Fallait-il réformer la gouvernance de Tereos ?
C’était une promesse de Gérard Clay lors de son arrivée à la présidence. Les membres du Conseil de surveillance étaient trop éloignés des enjeux industriels et économiques de l’entreprise. Ils étaient surtout centrés sur les aspects agricoles alors que les décisions sur les diversifications et le développement à l’international étaient traitées au niveau du directoire. Les agriculteurs n’avaient pas la main sur la vie de l’entreprise. Le passage d’un Conseil de surveillance à un Conseil d’administration est un gros changement en matière de gouvernance.
Que pensez-vous de la nouvelle organisation ?
On retrouve de manière classique le Conseil d’administration dans toutes les coopératives. Mais ici, l’originalité est que Tereos se dote d’un Conseil d’administration restreint et fait entrer des administrateurs indépendants, qui pourront apporter d’autres éclairages que celui du monde agricole. Simultanément, il y a un Conseil coopératif qui permet de rester en prise directe avec l’activité agricole. Sur le papier, c’est un schéma intelligent qui donne une grande agilité dans la gouvernance, avec un Conseil d’administration qui pèse sur la stratégie tout en restant en contact avec le terrain. Il s’agit d’une vraie innovation pour une grande coopérative agricole.
Pensez-vous que la crise qu’a connue Tereos soit en partie causée par sa gouvernance ?
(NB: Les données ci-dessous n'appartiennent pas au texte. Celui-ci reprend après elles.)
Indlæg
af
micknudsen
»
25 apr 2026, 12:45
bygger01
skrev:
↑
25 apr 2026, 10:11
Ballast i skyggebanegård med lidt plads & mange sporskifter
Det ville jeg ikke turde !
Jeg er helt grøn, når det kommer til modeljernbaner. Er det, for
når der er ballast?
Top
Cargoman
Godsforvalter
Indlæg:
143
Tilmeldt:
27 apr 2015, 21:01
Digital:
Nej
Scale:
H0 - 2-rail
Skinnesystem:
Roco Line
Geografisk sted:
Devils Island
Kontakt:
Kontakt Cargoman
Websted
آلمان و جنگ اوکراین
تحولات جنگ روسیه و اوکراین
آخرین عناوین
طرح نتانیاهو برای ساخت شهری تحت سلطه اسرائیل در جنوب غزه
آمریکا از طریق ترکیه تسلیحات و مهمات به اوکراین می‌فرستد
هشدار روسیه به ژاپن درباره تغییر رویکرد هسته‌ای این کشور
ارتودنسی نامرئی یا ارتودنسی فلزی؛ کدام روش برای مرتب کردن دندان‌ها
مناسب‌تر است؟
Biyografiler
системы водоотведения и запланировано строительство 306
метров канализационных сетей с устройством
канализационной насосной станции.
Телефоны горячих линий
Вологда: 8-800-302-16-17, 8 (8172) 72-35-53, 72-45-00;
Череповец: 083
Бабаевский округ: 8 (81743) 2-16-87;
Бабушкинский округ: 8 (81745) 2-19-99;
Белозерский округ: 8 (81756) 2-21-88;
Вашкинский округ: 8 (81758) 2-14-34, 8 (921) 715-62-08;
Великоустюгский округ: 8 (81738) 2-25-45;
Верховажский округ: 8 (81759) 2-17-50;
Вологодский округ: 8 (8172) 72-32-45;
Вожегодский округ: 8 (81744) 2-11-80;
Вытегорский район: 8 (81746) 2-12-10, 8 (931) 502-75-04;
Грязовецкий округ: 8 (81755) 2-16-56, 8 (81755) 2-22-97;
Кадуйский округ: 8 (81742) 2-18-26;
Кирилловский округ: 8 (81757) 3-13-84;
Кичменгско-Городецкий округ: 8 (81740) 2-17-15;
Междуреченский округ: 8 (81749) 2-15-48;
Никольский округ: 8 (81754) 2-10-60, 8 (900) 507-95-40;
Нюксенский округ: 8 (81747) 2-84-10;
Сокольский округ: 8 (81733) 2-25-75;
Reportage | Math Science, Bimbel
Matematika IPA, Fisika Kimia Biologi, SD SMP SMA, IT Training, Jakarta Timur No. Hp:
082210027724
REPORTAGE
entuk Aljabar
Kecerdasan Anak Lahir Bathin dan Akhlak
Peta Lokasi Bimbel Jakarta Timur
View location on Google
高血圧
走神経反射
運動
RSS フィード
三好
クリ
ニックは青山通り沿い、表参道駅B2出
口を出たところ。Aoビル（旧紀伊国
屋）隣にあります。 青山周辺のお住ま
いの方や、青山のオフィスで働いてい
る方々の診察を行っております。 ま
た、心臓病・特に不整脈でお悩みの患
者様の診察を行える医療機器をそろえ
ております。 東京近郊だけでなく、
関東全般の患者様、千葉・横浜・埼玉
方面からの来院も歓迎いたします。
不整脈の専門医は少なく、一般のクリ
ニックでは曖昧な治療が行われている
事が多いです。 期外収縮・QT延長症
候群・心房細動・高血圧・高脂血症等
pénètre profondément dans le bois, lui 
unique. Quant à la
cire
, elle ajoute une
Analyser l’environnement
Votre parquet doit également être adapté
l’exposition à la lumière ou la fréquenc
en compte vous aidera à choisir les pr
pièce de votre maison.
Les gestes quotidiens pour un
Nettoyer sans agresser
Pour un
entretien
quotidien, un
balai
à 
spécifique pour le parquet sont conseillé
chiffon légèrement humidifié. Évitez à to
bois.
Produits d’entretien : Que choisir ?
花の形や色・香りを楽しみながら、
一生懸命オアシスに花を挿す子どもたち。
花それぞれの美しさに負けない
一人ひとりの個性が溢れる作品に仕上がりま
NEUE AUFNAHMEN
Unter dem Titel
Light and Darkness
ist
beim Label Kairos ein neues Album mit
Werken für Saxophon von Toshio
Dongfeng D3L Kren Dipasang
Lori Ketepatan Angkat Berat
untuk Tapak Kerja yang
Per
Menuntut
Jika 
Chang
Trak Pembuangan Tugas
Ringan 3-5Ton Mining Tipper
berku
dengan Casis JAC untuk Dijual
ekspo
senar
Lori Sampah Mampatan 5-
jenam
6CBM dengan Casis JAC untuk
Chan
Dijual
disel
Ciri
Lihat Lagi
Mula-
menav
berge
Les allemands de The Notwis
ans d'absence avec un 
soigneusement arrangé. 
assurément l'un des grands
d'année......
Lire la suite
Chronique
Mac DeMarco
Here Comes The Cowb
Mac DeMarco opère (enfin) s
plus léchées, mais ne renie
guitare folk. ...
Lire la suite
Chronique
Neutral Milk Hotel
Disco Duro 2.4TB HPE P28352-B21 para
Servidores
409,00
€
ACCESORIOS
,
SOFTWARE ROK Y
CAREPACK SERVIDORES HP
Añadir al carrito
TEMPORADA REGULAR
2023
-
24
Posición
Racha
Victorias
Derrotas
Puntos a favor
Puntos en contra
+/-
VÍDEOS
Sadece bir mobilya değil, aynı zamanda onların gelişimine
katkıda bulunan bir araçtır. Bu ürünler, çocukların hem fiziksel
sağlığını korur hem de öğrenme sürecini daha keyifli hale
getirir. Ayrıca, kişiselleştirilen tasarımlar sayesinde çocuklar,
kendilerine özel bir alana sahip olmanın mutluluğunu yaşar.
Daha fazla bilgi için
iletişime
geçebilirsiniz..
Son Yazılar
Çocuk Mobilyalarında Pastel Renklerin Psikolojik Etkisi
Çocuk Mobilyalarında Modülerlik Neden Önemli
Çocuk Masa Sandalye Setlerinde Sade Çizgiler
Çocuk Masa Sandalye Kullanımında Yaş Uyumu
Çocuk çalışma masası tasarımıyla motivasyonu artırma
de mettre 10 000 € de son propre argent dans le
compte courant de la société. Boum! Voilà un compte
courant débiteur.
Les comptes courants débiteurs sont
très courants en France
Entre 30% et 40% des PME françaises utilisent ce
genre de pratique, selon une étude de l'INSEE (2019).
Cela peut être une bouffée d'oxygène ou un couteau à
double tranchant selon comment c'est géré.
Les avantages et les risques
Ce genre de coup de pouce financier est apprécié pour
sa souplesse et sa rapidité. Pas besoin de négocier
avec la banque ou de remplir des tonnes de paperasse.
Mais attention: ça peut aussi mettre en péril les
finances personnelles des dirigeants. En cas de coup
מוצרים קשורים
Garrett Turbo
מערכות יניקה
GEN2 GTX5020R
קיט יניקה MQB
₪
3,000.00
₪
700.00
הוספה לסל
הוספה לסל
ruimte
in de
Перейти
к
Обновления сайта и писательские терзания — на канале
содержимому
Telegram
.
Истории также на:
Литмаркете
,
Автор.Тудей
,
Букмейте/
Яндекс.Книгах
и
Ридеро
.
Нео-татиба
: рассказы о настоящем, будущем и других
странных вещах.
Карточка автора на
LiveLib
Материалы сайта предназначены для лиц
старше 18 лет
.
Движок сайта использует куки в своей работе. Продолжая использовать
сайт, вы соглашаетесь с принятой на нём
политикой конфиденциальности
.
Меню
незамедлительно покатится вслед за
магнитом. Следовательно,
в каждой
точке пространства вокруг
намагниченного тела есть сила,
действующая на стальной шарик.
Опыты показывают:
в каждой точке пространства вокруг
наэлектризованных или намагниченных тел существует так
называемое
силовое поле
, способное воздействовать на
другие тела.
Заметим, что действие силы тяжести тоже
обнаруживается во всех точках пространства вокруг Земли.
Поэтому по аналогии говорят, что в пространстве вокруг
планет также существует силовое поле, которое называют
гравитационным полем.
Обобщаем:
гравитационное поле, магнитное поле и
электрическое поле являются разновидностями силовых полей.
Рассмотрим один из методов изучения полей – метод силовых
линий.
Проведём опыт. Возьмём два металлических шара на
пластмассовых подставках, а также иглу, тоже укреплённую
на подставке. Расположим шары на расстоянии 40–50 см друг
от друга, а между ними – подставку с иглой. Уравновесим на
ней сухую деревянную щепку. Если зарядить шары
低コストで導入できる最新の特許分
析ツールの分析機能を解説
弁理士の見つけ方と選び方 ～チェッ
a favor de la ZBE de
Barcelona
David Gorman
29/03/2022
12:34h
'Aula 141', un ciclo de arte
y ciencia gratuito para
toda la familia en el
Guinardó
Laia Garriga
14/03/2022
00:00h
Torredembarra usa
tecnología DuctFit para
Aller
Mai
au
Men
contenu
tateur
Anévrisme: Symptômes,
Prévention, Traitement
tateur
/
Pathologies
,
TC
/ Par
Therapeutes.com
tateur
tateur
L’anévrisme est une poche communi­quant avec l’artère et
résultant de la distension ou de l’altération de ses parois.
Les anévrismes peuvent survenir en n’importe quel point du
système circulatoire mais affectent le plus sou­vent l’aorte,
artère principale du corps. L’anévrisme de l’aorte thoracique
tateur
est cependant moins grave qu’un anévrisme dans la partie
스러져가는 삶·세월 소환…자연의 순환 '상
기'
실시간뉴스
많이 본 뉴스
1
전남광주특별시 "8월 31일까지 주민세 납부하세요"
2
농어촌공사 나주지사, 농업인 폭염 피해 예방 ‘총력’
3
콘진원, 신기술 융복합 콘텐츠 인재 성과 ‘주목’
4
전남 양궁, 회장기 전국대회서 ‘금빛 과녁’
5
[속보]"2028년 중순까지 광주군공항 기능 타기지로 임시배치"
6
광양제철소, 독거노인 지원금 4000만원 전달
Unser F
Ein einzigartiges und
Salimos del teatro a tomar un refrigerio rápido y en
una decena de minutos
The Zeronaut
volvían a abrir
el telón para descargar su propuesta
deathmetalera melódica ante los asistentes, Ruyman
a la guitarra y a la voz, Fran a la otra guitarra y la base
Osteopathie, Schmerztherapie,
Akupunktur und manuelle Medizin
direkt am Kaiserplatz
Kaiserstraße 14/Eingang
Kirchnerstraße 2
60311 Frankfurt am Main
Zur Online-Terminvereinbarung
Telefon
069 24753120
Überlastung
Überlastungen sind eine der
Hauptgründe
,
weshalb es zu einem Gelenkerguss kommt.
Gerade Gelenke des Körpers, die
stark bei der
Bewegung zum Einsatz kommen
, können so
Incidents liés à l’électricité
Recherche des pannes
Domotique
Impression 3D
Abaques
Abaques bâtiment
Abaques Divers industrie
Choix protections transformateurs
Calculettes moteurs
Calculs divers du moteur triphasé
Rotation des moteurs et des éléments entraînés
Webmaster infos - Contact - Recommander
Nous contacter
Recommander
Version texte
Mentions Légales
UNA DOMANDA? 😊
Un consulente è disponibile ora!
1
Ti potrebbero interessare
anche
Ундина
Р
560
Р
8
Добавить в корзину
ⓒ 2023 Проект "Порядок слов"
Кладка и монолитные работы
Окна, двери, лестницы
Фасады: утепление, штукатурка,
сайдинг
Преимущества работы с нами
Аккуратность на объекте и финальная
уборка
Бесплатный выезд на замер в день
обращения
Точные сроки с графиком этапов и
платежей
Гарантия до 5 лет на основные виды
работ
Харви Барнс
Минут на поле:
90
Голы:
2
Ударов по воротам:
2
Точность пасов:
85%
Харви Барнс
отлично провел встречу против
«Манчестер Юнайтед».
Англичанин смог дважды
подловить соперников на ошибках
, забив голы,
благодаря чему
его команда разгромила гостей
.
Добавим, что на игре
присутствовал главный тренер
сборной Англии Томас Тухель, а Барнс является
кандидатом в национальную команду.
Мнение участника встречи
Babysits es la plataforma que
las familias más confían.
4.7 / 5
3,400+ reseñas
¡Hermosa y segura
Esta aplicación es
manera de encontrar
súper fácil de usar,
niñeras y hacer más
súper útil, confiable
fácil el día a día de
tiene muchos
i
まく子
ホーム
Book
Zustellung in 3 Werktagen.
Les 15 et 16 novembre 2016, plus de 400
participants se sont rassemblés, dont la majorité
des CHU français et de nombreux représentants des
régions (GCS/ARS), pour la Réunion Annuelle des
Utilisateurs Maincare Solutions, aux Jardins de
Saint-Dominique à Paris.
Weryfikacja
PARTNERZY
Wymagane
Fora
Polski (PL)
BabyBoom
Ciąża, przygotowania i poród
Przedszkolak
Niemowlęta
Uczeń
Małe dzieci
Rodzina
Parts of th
La gouvernance d’une coopérative résulte d’un bon équilibre entre le président, qui représente les agriculteurs, et le directeur général qui fait fonctionner l’entreprise. Il faut que les prérogatives de ces deux personnes soient à la fois équilibrées et complémentaires. Dans le cas de Tereos, le président du directoire (NDRL : qui faisait office de directeur général) avait un pouvoir disproportionné par rapport au président.
N’y a-t-il pas un risque qu’un CA très resserré soit déconnecté du terrain ?
Les Conseils d’administration ont souvent 20 à 25 membres, ce qui permet certes de rester en contact avec les agriculteurs, mais c’est souvent au détriment d’une expertise pointue. Or, quand vous avez un Conseil d’administration trop large, il y a un risque de constituer des majorités et des minorités. Je pense qu’une grande coopérative doit avoir un Conseil d’administration pleinement engagé, avec une vraie vision stratégique. Il ne doit surtout pas faire de la politique.